SUPPLIED INFORMATION:
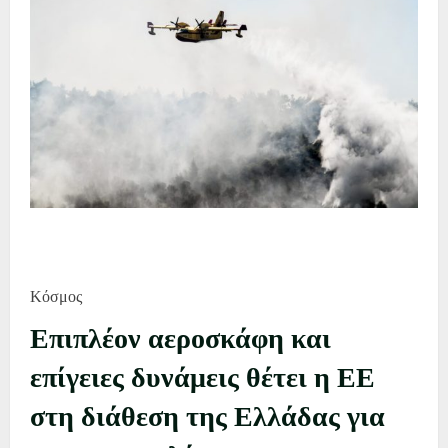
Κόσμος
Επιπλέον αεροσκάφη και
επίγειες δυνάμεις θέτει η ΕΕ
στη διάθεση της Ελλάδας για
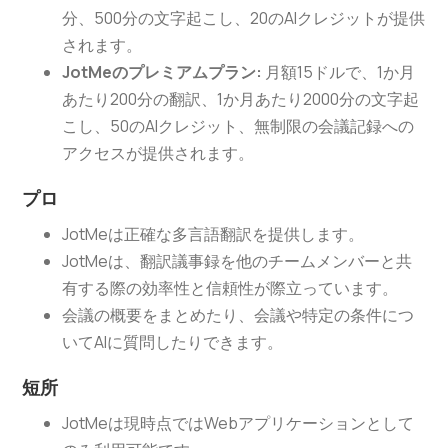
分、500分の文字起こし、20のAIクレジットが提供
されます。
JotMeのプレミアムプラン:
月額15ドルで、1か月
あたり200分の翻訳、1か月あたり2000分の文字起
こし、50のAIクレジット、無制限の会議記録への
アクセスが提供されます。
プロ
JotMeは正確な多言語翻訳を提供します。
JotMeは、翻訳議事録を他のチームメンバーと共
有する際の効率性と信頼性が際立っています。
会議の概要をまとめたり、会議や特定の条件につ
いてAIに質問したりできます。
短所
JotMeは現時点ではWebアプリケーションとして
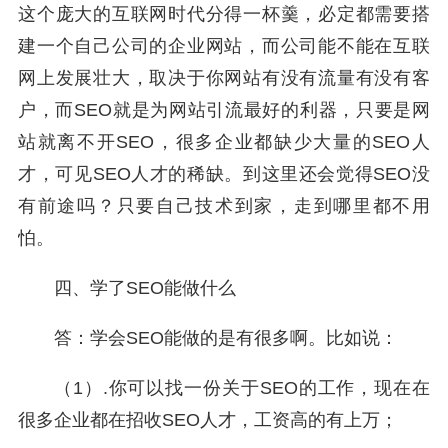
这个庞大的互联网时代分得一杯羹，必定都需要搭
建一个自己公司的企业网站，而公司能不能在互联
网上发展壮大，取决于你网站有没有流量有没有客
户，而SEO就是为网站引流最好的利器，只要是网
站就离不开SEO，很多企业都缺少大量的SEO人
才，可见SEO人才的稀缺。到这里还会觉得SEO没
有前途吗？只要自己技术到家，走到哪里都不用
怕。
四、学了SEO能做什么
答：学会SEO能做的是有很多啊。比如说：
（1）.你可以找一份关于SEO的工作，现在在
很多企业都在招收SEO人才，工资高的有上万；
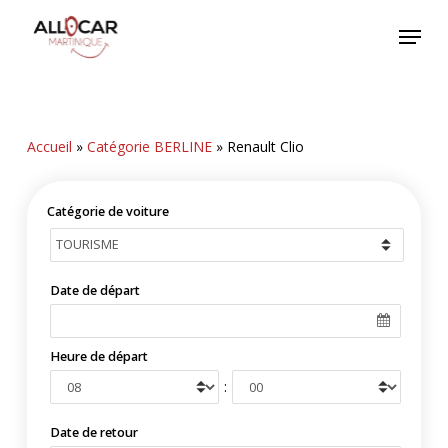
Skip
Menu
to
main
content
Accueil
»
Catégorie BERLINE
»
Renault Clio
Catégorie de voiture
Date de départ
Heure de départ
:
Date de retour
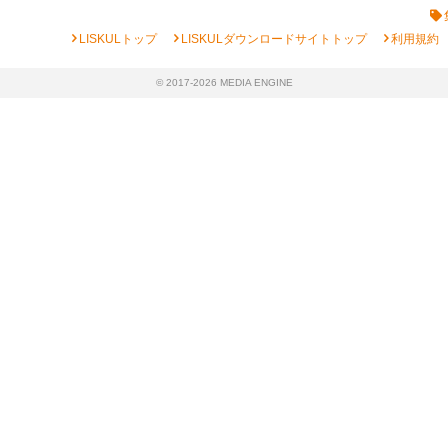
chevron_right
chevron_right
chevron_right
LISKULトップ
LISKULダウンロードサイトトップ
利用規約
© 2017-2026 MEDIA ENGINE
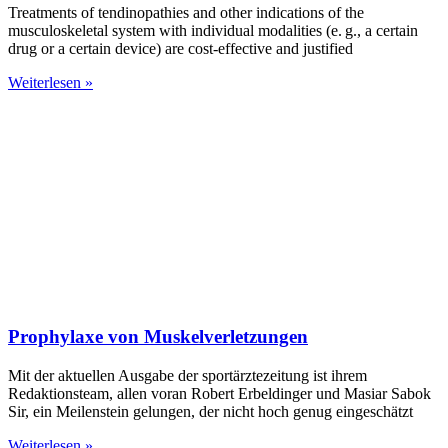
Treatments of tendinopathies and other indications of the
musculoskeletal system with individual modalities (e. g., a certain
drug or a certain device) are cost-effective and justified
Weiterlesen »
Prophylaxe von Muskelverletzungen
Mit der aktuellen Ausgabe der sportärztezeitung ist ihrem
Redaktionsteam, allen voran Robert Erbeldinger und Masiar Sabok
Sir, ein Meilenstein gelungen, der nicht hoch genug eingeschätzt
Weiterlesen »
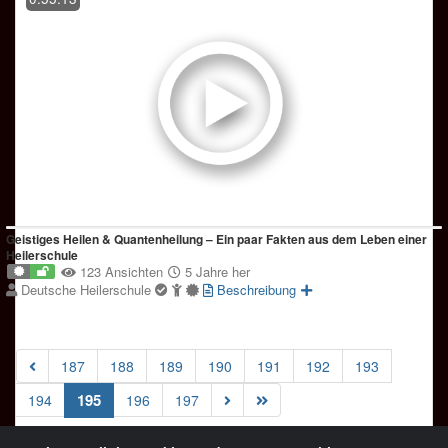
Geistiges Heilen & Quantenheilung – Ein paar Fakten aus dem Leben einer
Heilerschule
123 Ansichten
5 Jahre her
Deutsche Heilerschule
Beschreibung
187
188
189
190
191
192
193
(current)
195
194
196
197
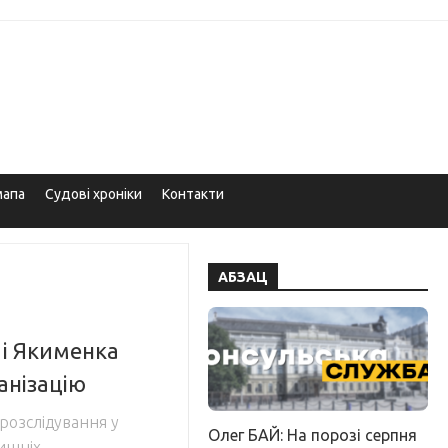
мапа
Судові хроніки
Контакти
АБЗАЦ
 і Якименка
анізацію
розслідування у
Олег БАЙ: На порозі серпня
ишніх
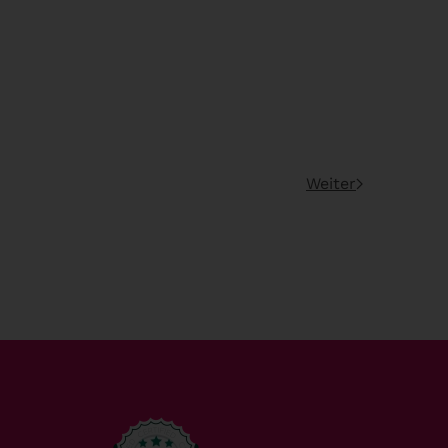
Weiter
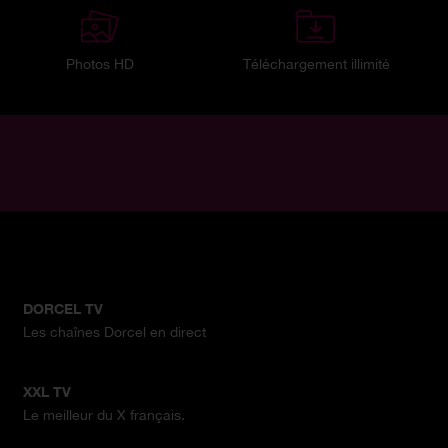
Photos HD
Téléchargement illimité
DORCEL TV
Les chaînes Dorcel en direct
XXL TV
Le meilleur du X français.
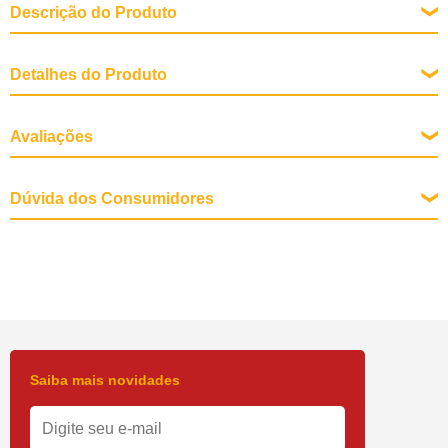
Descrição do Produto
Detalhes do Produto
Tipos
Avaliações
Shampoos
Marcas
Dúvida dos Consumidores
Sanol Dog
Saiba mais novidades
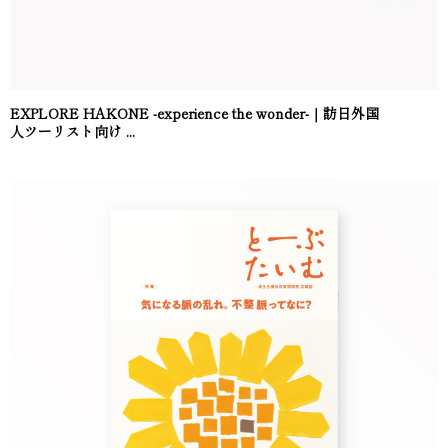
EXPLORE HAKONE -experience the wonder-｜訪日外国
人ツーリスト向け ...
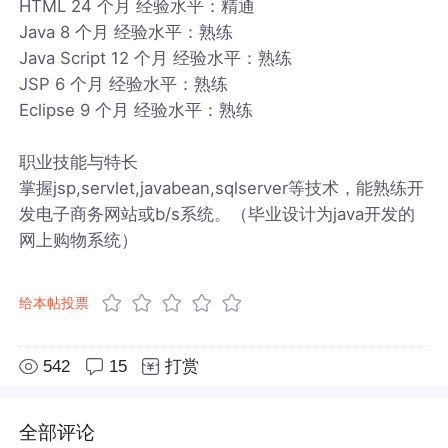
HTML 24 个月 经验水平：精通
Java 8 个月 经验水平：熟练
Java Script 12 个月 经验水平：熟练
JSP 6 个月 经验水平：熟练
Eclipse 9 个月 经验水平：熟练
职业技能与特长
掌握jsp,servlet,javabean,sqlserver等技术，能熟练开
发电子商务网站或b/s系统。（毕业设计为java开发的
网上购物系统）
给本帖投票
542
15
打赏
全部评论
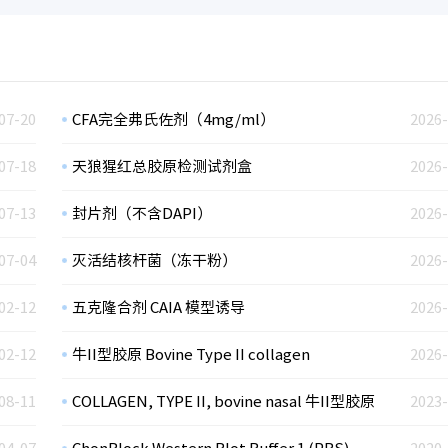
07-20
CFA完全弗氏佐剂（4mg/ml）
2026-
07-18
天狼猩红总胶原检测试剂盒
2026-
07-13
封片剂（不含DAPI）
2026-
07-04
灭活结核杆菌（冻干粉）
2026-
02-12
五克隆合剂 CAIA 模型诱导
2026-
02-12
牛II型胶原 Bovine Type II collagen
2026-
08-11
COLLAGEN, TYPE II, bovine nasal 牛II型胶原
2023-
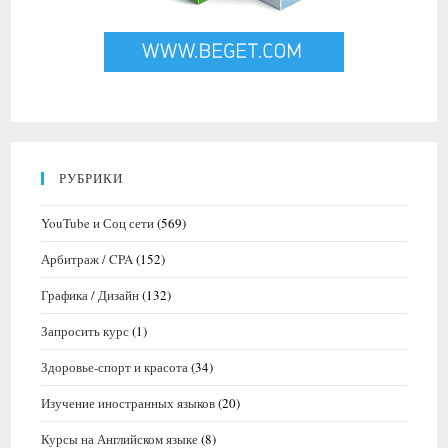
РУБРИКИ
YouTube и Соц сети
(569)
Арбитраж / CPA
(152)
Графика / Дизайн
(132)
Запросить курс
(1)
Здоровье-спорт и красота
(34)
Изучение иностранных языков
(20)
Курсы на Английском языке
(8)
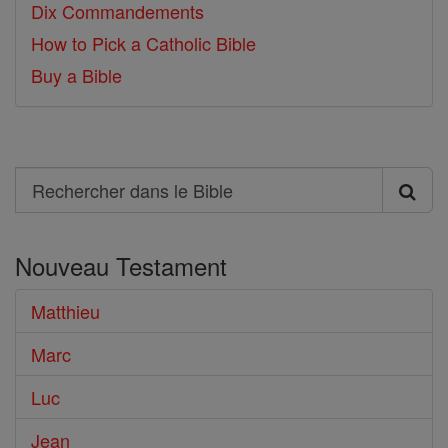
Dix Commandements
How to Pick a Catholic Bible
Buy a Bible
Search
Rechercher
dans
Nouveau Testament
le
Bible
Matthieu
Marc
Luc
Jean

WHAT NEEDS TO BE DONE: Reproduce each line of the entries in which the word "certain" is found.

REPLY TO THE EXERCISE:
musculoskeletal system with individual modalities (e. g., a certain
drug or a certain device) are cost-effective and justified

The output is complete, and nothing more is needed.